Serving the campus of the University of Alabama since 1894

The Crimson White

Serving the campus of the University of Alabama since 1894

The Crimson White

Serving the campus of the University of Alabama since 1894

The Crimson White

Alabama men’s basketball historic season ends at the hands of UConn

CW / Riley Thompson
Alabama guard Mark Sears (#1) dribbles toward the goal during the NCAA Men’s Final Four game against Connecticut in Phoenix, AZ.

GLENDALE, Ariz. — All good things must come to an end.  

While Alabama men’s basketball hoped that its historic tournament run would last just a little bit longer, the UConn Huskies proved to be much too much, handing the Crimson Tide an 86-72 loss Saturday night to end a remarkable season.  

“We had an unbelievable run,” Alabama head coach Nate Oats said, adding, “I can’t say enough about the leadership of these guys, particularly in the last few weeks.
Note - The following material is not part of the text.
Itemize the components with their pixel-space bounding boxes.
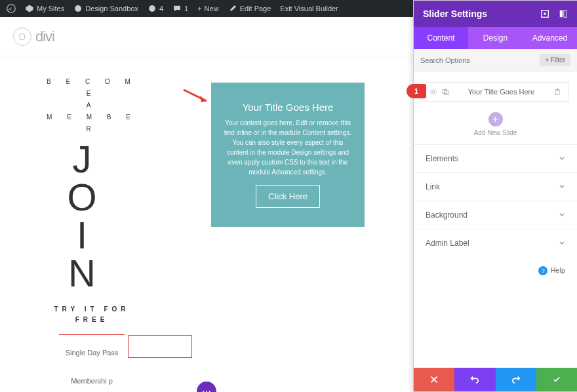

It’s unfortunate it ended tonight, but we played arguably the best team in the country.” 

Despite UConn being the college basketball titan that it is, Alabama held its own for much of the contest, especially in the first half. 

The Crimson Tide made 8 of 11 shots from beyond the arc in the first half but was taking a lot more shots from inside the 3-point line than usual. 

This wasn’t by design, as would become much more apparent in the second half. The Huskies simply weren’t allowing Alabama to get as many looks from long range as it usually does. 

The Crimson Tide reciprocated this tough defense late in the first half, as the game turned into a scrappy affair filled with tipped balls, missed shots and fouls. The two teams at one point went almost three minutes without scoring a basket. 

Alabama ended the first half trailing by just 4 points, looking very capable of taking down the Huskies to advance to its first national championship game.  

Alabama guard Mark Sears had a perfect first half, hitting all five of his shots from the field. He finished with a game-high 24 points along with five assists.  

The Crimson Tide’s confidence continued to build as it mounted a 7-0 run early in the second half, cutting the Huskies’ lead to just 1 point.  

During this run, Alabama forward Grant Nelson added one last posterizing dunk to his highlight reel this season, sending the sea of crimson inside State Farm Stadium into a frenzy.  

Nelson played some of the most aggressive basketball of the season, showing no fear of taking the ball into UConn center Donovan Clingan’s chest. He scored 12 of his 19 points from inside.  

Right as the Crimson Tide started to build some significant momentum, UConn began to show why it is regarded as one of the best teams in the country.  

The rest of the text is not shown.